Calendar: March 15

A Year: Day to Day Men: 15th of March

Flesh Against Teal

On March 15, 1972, the film “The Godfather” has its New York City premiere.

“The Godfather” is a 1972 American crime film directed by Francis Ford Coppola based on Mario Puzo’s best selling novel of the same name. Published in 1969, it became the best selling published work in history for several years. Paramount Pictures originally found out about Puzo’s novel in 1967 when a literary scout for the company contacted then Paramount Vice President of Production Peter Bart about Puzo’s sixty-page unfinished manuscript. Bart believed the work was “much beyond a Mafia story” and offered Puzo a $12,500 option for the work, with an option for $80,000 if the finished work were made into a film. Despite Puzo’s agent telling him to turn down the offer, Puzo was desperate for money and accepted the deal.

Paramount Pictures wanted the film to be directed by an Italian American to make the film “ethnic to the core”. Sergio Leone was Paramount’s first choice to direct: but Leone turned down the option to work on his own gangster film. Paramount had offered twelve other directors the job with “The Godfather” before Coppola agreed. Coppola agreed to receive $125,000 and six percent of the gross rentals.

Coppola’s request to film on location was observed; approximately 90 percent was shot in New York City and its surrounding suburbs, using over 120 unique locations. Several scenes were filmed at the Filmways Studio in East Harlem. The remaining portions were filmed in California, or on-site in Sicily, except for the scenes set in Las Vegas because there were insufficient funds to travel there. Savoca and Forza d’Argro were the Sicilian towns featured in the film. The opening wedding scene was shot in a Staten Island neighborhood using almost 750 locals as extras.

The world premiere for “The Godfather” took place in New York City on March 15, 1972, almost three months after the planned release date of Christmas Day in 1971, with profits from the premiere donated to The Boys Club of New York. Before the film premiered, the film had already made $15 million from rentals from over 400 theaters. The following day, the film opened in New York at five theaters.

Calendar: March 4

A Year: Day to Day Men: 4th of March, Solar Year 2018

Warmth of the Light

A preview by invitation of “Nosferatu”  premiered  on March 4, 1922 in the Marble Hall of the Berlin Zoological Garden.

The studio behind “Nosferatu”, Prana Film, was a short-lived silent-era German film studio founded in 1921 by Enrico Dieckmann and occultist-artist Albin Grau. Although the studio’s intent was to produce occult and supernatural themed films, “Nosferatu” was its only production. It declared bankruptcy in order to dodge copyright infringement suit from Bram Stoker’s widow Florence Balcombe.

Albin Grau had the idea to shoot a vampire film, the inspiration of which had risen from a war experience: in the winter of 1916, a Serbian farmer told him that his father was a vampire and one of the undead.
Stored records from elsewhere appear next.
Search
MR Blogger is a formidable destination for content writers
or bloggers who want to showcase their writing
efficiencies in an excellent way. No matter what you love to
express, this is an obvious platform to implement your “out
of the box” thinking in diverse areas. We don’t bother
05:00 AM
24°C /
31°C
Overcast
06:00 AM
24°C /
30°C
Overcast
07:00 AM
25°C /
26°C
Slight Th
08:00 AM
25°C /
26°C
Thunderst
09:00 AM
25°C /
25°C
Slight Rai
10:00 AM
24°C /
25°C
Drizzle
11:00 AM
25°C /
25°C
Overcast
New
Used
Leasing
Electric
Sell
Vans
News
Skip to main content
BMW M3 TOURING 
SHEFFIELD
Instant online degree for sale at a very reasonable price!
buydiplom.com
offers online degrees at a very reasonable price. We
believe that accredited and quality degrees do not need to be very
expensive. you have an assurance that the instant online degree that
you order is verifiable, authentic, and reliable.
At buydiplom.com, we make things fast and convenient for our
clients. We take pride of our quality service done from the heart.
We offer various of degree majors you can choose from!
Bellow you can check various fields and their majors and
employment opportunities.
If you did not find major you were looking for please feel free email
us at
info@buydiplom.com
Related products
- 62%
Diekmann and Grau gave Henrik Galeen, a disciple of the German author Hanns Heinz Ewers, the task to write a screenplay inspired by Bram Stoker’s 1897 novel “Dracula”, despite Prana Film not having obtained the film rights.

For cost reasons, cameraman Fritz Arno Wagner only had one camera available, and therefore there was only one original negative. Murnau, the director, followed Galeen’s screenplay carefully, following handwritten instructions on camera positioning, lighting, and related matters. Nevertheless, the director completely rewrote 12 pages of the script, as Galeen’s text was missing from the director’s working script.
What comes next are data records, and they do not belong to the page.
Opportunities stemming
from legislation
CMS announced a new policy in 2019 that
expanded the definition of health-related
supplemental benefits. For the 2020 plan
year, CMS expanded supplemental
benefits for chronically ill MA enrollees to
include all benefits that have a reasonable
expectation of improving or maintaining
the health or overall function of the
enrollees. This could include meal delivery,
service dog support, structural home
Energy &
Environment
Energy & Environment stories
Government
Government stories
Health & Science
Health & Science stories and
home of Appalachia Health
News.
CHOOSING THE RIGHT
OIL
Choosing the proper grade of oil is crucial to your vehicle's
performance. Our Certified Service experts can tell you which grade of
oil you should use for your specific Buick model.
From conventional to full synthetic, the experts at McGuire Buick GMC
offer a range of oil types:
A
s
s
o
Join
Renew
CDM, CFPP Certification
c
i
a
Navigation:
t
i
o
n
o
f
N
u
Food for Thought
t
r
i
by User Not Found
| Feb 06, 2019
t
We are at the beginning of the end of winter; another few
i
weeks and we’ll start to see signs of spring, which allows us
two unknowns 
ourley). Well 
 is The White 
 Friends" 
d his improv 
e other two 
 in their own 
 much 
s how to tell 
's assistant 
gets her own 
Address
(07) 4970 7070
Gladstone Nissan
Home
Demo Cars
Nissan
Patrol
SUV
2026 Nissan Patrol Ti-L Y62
This concerned the last scene of the film, in which Ellen sacrifices herself and the vampire dies in the first rays of the Sun. Murnau prepared carefully; there were sketches that were to correspond exactly to each filmed scene, and he used a metronome to control the pace of the acting.
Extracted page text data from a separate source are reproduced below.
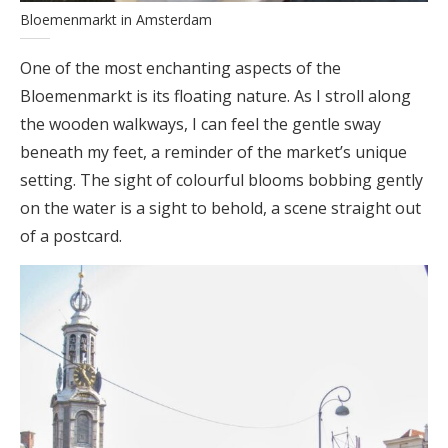
Bloemenmarkt in Amsterdam
One of the most enchanting aspects of the
Bloemenmarkt is its floating nature. As I stroll along
the wooden walkways, I can feel the gentle sway
beneath my feet, a reminder of the market’s unique
setting. The sight of colourful blooms bobbing gently
on the water is a sight to behold, a scene straight out
of a postcard.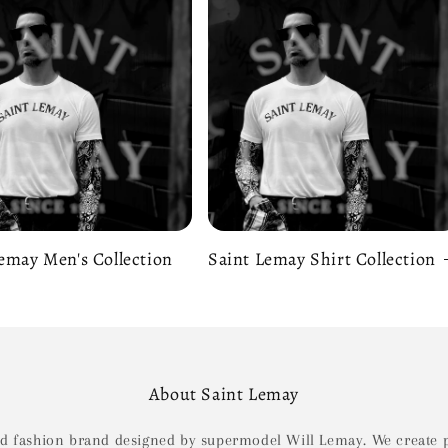
emay Men's Collection
Saint Lemay Shirt Collection
About Saint Lemay
ld fashion brand designed by supermodel Will Lemay. We create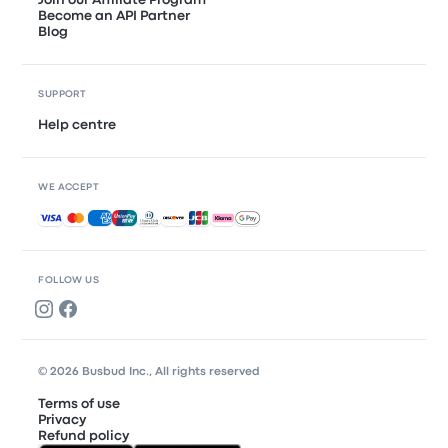
Become an API Partner
Blog
SUPPORT
Help centre
WE ACCEPT
Accepted payments
FOLLOW US
© 2026 Busbud Inc., All rights reserved
Terms of use
Privacy
Refund policy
The film was praised for its visual style; Murnau’s nature shots were praised as “mood-creating elements”. However, the Bram Stoker estate, acting for his widow, won the copyright infringement case against Prana Film Company. The court ordered all existing prints of “Nosferatu” burned, but one purported print of the film had already been distributed around the world. This print was duplicated over the years, kept alive by a cult following of viewers, making it an early example of a cult film. The film is regarded as one of the most foreboding and influential horror films in the history of cinema- a classic.